Несмотря на бедственное положение, в какое они попали, художник говорил веско, уверенно, с сознанием собственного достоинства, словно наперед знал, что ему не откажут, помогут, выручат. Впрочем, почти все, кто время от времени приставал к Сашкиной стоянке, вели себя подобным образом — уверенно, требовательно, покровительственно, точно по какому-то неписаному закону он от рождения должен был им служить — и только.
— Пойдемте, — сказал Сашка.
— Ну, что я говорил! — воскликнул художник, обернувшись к своей подруге, застывшей позади все в той же неуклюжей позе. — Добраться бы только до человека или до охотничьей избушки. И мы будем сыты и обогреты! Таков закон тайги! Говорил я тебе? А ты все сомневалась, не верила… Избушка нас тоже спасла бы. Охотники оставляют в них спички, продукты, дрова. На тот случай, если забредет кто-нибудь вроде нас с тобой, голодный и продрогший. Правильно я говорю? Кстати, как вас зовут? — повернулся он снова к Сашке.
— Александр. Можно Сашкой.
— А я — Феликс, она — Вера.

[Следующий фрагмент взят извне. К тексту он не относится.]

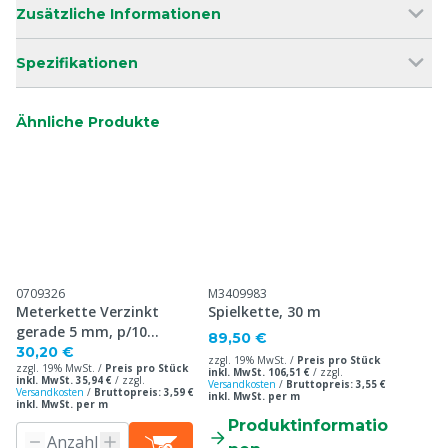
Zusätzliche Informationen
Spezifikationen
Ähnliche Produkte
0709326
M3409983
Meterkette Verzinkt
Spielkette, 30 m
gerade 5 mm, p/10
89,50 €
Meters
30,20 €
zzgl. 19% MwSt. /
Preis pro Stück
zzgl. 19% MwSt. /
Preis pro Stück
inkl. MwSt. 106,51 €
/
zzgl.
inkl. MwSt. 35,94 €
/
zzgl.
Versandkosten
/
Bruttopreis: 3,55 €
Versandkosten
/
Bruttopreis: 3,59 €
inkl. MwSt. per m
inkl. MwSt. per m
Produktinformatio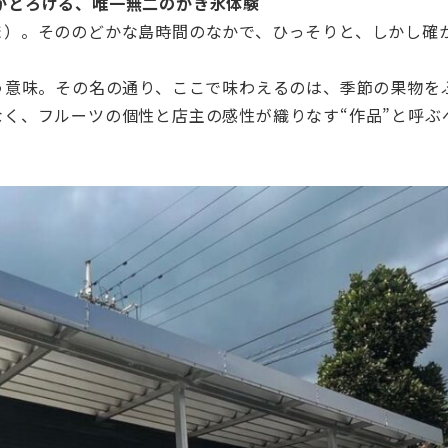
がとろける、唯一無二のかき氷体験
ま）。そののどかな島時間のなかで、ひっそりと、しかし確
。
う意味。その名の通り、ここで味わえるのは、季節の果物を
く、フルーツの個性と店主の感性が織りなす“作品”と呼ぶ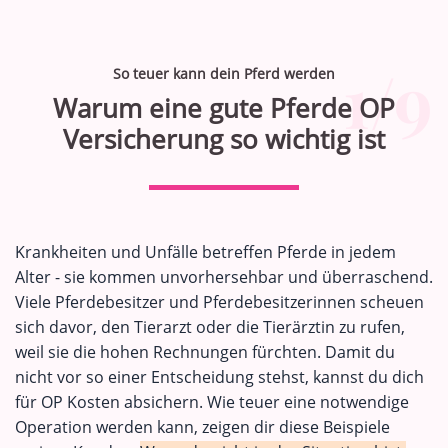
1/9
So teuer kann dein Pferd werden
Warum eine gute Pferde OP
Versicherung so wichtig ist
Krankheiten und Unfälle betreffen Pferde in jedem
Alter - sie kommen unvorhersehbar und überraschend.
Viele Pferdebesitzer und Pferdebesitzerinnen scheuen
sich davor, den Tierarzt oder die Tierärztin zu rufen,
weil sie die hohen Rechnungen fürchten. Damit du
nicht vor so einer Entscheidung stehst, kannst du dich
für OP Kosten absichern. Wie teuer eine notwendige
Operation werden kann, zeigen dir diese Beispiele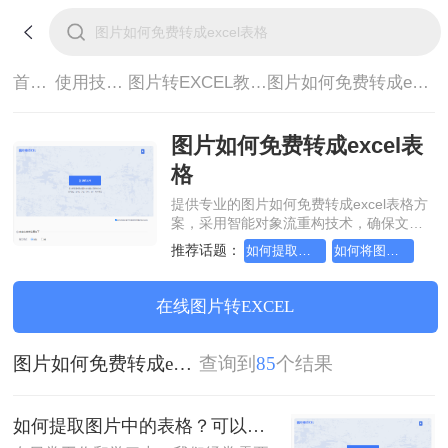
首页>
使用技巧>
图片转EXCEL教程>
图片如何免费转成excel表格
图片如何免费转成excel表
格
提供专业的图片如何免费转成excel表格方
案，采用智能对象流重构技术，确保文档
1:1高保真还原且排版不乱码。支持一键批
推荐话题：
如何提取图片中的表格
如何将图片中的文字提取到excel
量处理，全链路 SSL 加密保障隐私安全。
助您快速实现图片如何免费转成excel表
格，无需安装，高效办公。
在线图片转EXCEL
图片如何免费转成excel表格
查询到
85
个结果
如何提取图片中的表格？可以试试这4个方法！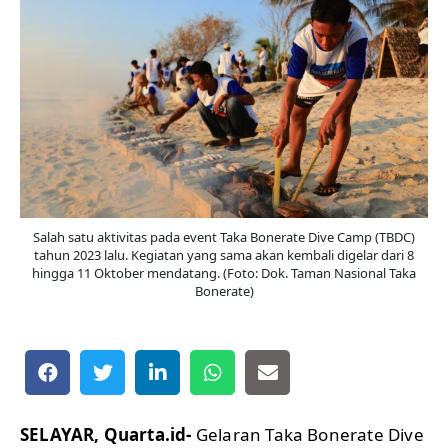
Salah satu aktivitas pada event Taka Bonerate Dive Camp (TBDC)
tahun 2023 lalu. Kegiatan yang sama akan kembali digelar dari 8
hingga 11 Oktober mendatang. (Foto: Dok. Taman Nasional Taka
Bonerate)
SELAYAR, Quarta.id-
Gelaran Taka Bonerate Dive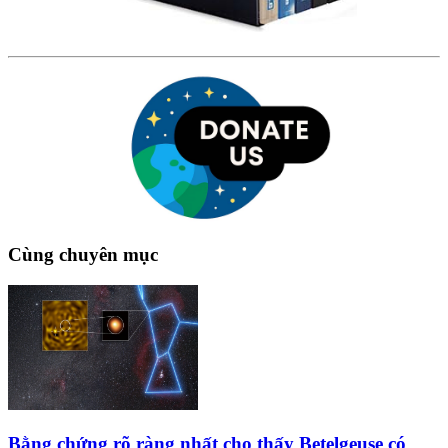
Cùng chuyên mục
Bằng chứng rõ ràng nhất cho thấy Betelgeuse có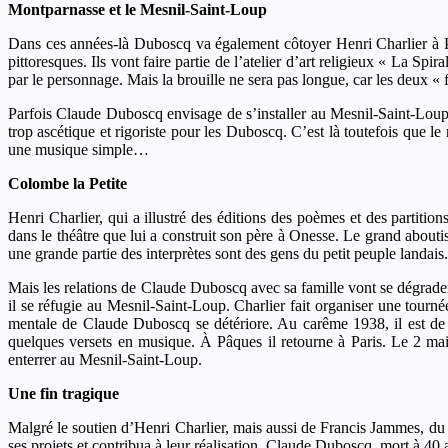
Montparnasse et le Mesnil-Saint-Loup
Dans ces années-là Duboscq va également côtoyer Henri Charlier à Pa
pittoresques. Ils vont faire partie de l’atelier d’art religieux « La Sp
par le personnage. Mais la brouille ne sera pas longue, car les deux « f
Parfois Claude Duboscq envisage de s’installer au Mesnil-Saint-Loup
trop ascétique et rigoriste pour les Duboscq. C’est là toutefois que 
une musique simple…
Colombe la Petite
Henri Charlier, qui a illustré des éditions des poèmes et des partition
dans le théâtre que lui a construit son père à Onesse. Le grand about
une grande partie des interprètes sont des gens du petit peuple landais.
Mais les relations de Claude Duboscq avec sa famille vont se dégrader 
il se réfugie au Mesnil-Saint-Loup. Charlier fait organiser une tour
mentale de Claude Duboscq se détériore. Au carême 1938, il est de 
quelques versets en musique. À Pâques il retourne à Paris. Le 2 mai, 
enterrer au Mesnil-Saint-Loup.
Une fin tragique
Malgré le soutien d’Henri Charlier, mais aussi de Francis Jammes, du 
ses projets et contribua à leur réalisation, Claude Duboscq, mort à 40 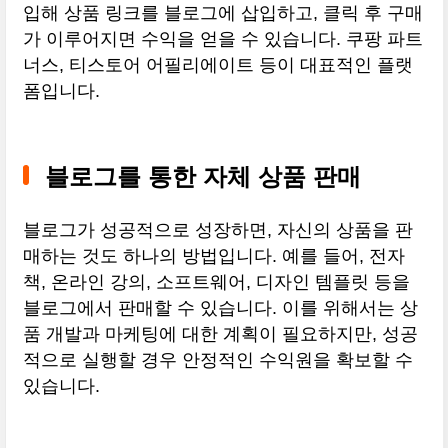
입해 상품 링크를 블로그에 삽입하고, 클릭 후 구매
가 이루어지면 수익을 얻을 수 있습니다. 쿠팡 파트
너스, 티스토어 어필리에이트 등이 대표적인 플랫
폼입니다.
블로그를 통한 자체 상품 판매
블로그가 성공적으로 성장하면, 자신의 상품을 판
매하는 것도 하나의 방법입니다. 예를 들어, 전자
책, 온라인 강의, 소프트웨어, 디자인 템플릿 등을
블로그에서 판매할 수 있습니다. 이를 위해서는 상
품 개발과 마케팅에 대한 계획이 필요하지만, 성공
적으로 실행할 경우 안정적인 수익원을 확보할 수
있습니다.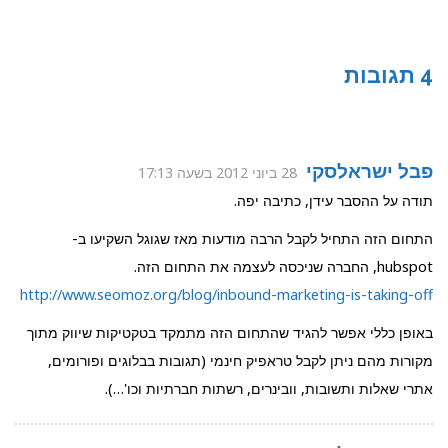
4 תגובות
פבל ישראלסקי
28 ביוני 2012 בשעה 17:13
תודה על ההסבר עידן, כתיבה יפה.
התחום הזה התחיל לקבל הרבה מודעות מאז שגוגל השקיעו ב-
hubspot, החברה שניכסה לעצמה את התחום הזה.
http://www.seomoz.org/blog/inbound-marketing-is-taking-off
באופן כללי אפשר להגיד שהתחום הזה מתמקד בטקטיקות שיווק מתוך
מקורות מהם ניתן לקבל טראפיק חינמי (תגובות בבלוגים ופורומים,
אתרי שאלות ותשובות, וובינרים, רשתות חברתיות וכו'…).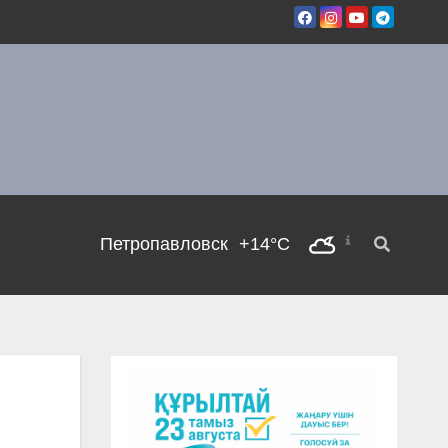
Петропавловск
+14°C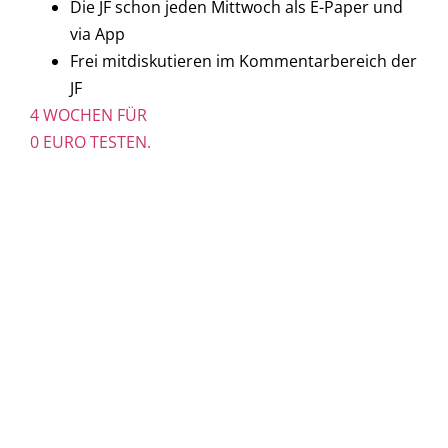
Die JF schon jeden Mittwoch als E-Paper und
via App
Frei mitdiskutieren im Kommentarbereich der
JF
4 WOCHEN FÜR
0 EURO TESTEN.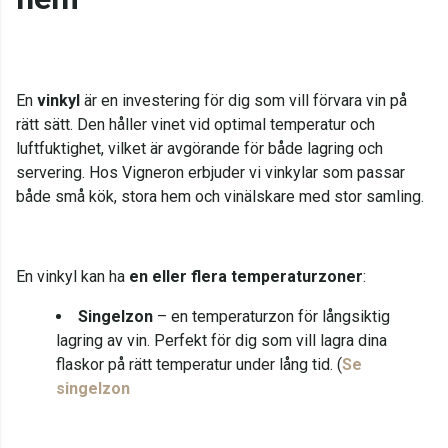
En
vinkyl
är en investering för dig som vill förvara vin på
rätt sätt. Den håller vinet vid optimal temperatur och
luftfuktighet, vilket är avgörande för både lagring och
servering. Hos Vigneron erbjuder vi vinkylar som passar
både små kök, stora hem och vinälskare med stor samling.
En vinkyl kan ha
en eller flera temperaturzoner
:
Singelzon
– en temperaturzon för långsiktig
lagring av vin. Perfekt för dig som vill lagra dina
flaskor på rätt temperatur under lång tid. (
Se
singelzon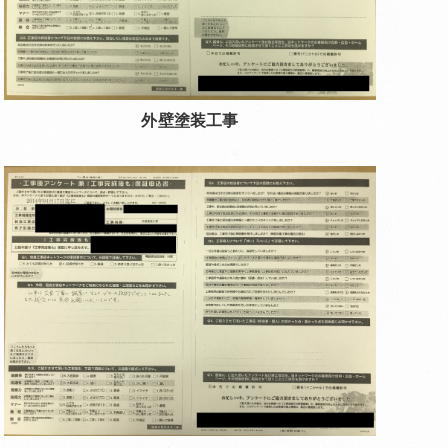
外壁塗装工事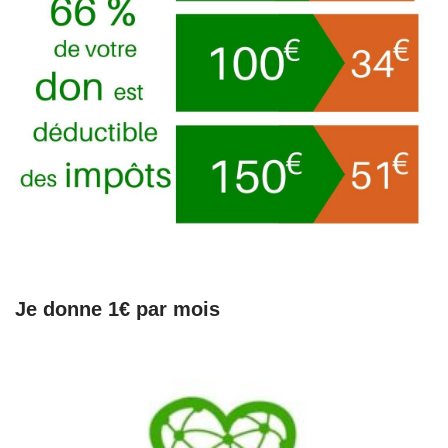
Je donne 1€ par mois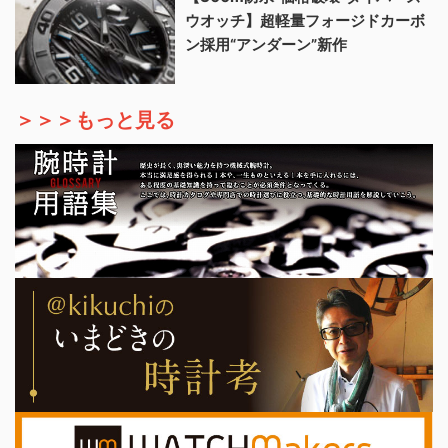
ウオッチ】超軽量フォージドカーボ
ン採用“アンダーン”新作
＞＞＞もっと見る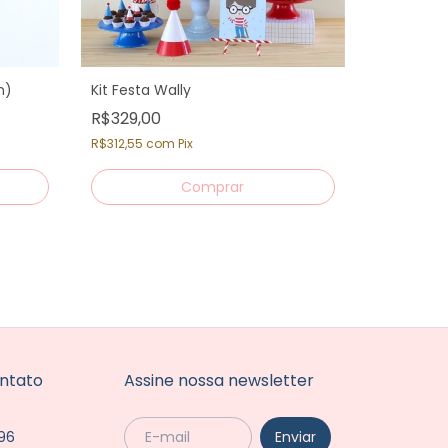
n)
Kit Festa Wally
R$329,00
-
13
%
R$312,55
com
Pix
Garfo de 
R$12,90
R
R$12,26
co
ntato
Assine nossa newsletter
96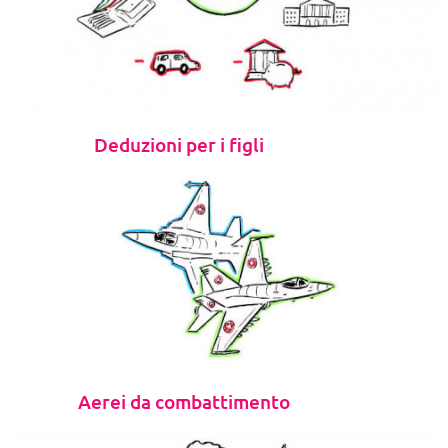
Deduzioni per i figli
Aerei da combattimento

Ну, вот и познакомились.
Феликс взошел на плотик, и тот снова затонул под ним.
— Поклажа у нас невелика, — проговорил он, отвязывая рюкзаки. — Все съели или растеряли.
Рюкзаки и в самом деле были легкими, если что и тянули, то от воды, и Сашка оба их подвесил на левую руку, а в правую взял под мышку завернутые в клеенку работы художника.
Вера сразу же отстала. Она и шла с растопыренными руками — не гнулась затвердевшая, как железо, брезентовая куртка.
Феликс не отставал, хлюпал раскисшими сапогами рядом, рассказывал по дороге о себе, изливал душу, как бы заранее платя своей откровенностью за будущие хлеб-соль.